In terms of effectiveness, the current preference for a retrograde technique has mostly been supported by porcine model experiments. The anatomical complexity of the ureter and renal collecting system poses the greatest challenge for topical intracavitary instillations (18). In particular, the upper urinary system has limited capacity for storage, and topical medications are continually diluted by the flow of urine (18). For topical administration to be effective, medication concentration and the duration of urothelial tissue exposure are critical. Using an ex-vivo porcine model and an indigo carmine dye solution as a surrogate for an intracavitary chemotherapy instillation, Pollard et al. evaluated the effectiveness of each of the three mentioned techniques (Figure 1) (19). The study concluded that the open-ended catheter retrograde approach may be the most effective as it resulted in the maximum staining of the upper urinary system. Liu et al. conducted a similar investigation but examined the three delivery techniques using an in-vivo pig model. Similarly, the retrograde ureteral catheter method resulted in the largest degree of staining, providing weight to the argument that it may be the most effective strategy (20).
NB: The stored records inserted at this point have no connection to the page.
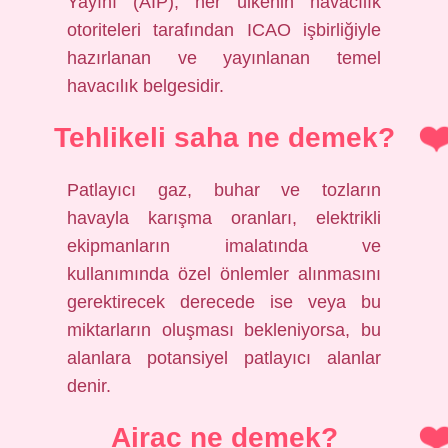
Yayını (AIP), her ülkenin havacılık
otoriteleri tarafından ICAO işbirliğiyle
hazırlanan ve yayınlanan temel
havacılık belgesidir.
Tehlikeli saha ne demek?
Patlayıcı gaz, buhar ve tozların
havayla karışma oranları, elektrikli
ekipmanların imalatında ve
kullanımında özel önlemler alınmasını
gerektirecek derecede ise veya bu
miktarların oluşması bekleniyorsa, bu
alanlara potansiyel patlayıcı alanlar
denir.
Airac ne demek?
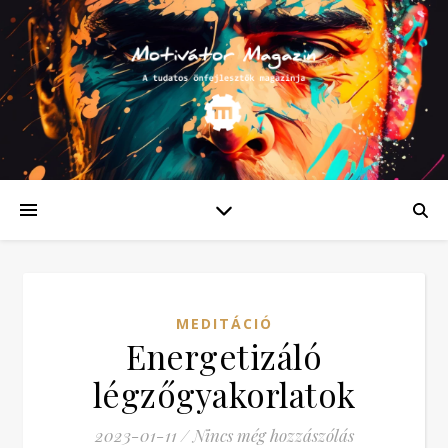
MEDITÁCIÓ
Energetizáló
légzőgyakorlatok
2023-01-11
/
Nincs még hozzászólás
Figure 1 Representative images of stained urothelium after: (A,B) nephrostomy tube dye delivery; (C,D) dye delivery through double-pigtail stent; (E,F) ureteral catheter dye delivery. This figure was published in ref. (19), Copyright Elsevier 2013—permission granted for reuse.

The other methods also present certain downsides. For instance, the percutaneous approach has an increased risk of tumor seeding and also carries the possibility of the treatment solution bypassing certain calyxes and flowing straight down into the ureter (20). For the ureteral stent approach, the main challenge is that vesicoureteral reflux is not guaranteed. Indeed, a study by Yossepowitch et al. demonstrated that only 59% of patients treated via this approach experienced reflux (21). Ultimately, while existing evidence supports this retrograde method, further research is required to discover whether it produces improved clinical outcomes compared to alternative methods.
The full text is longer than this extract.